*Record excerpts*
%%

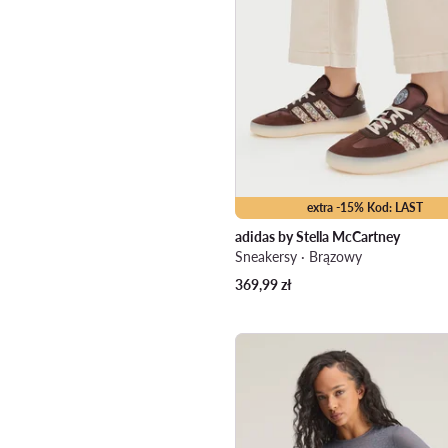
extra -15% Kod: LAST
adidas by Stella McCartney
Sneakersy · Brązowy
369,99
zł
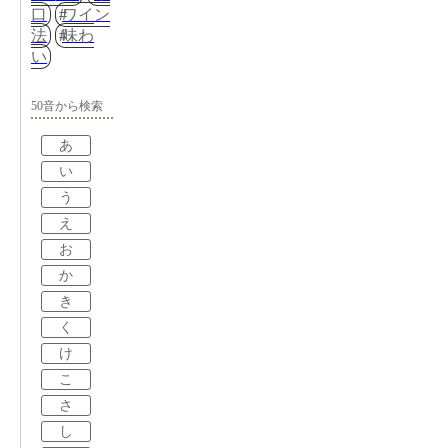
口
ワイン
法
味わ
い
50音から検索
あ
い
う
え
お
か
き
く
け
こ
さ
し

%%

*Assignment*
Your copy should match the records above exactly, except that it contains no pictures.

*Solved exercise*
extra -15% Kod: LAST
adidas by Stella McCartney
Sneakersy · Brązowy
369,99
zł
口
ワイン
法
味わ
い
50音から検索
あ
い
う
え
お
か
き
く
け
こ
さ
し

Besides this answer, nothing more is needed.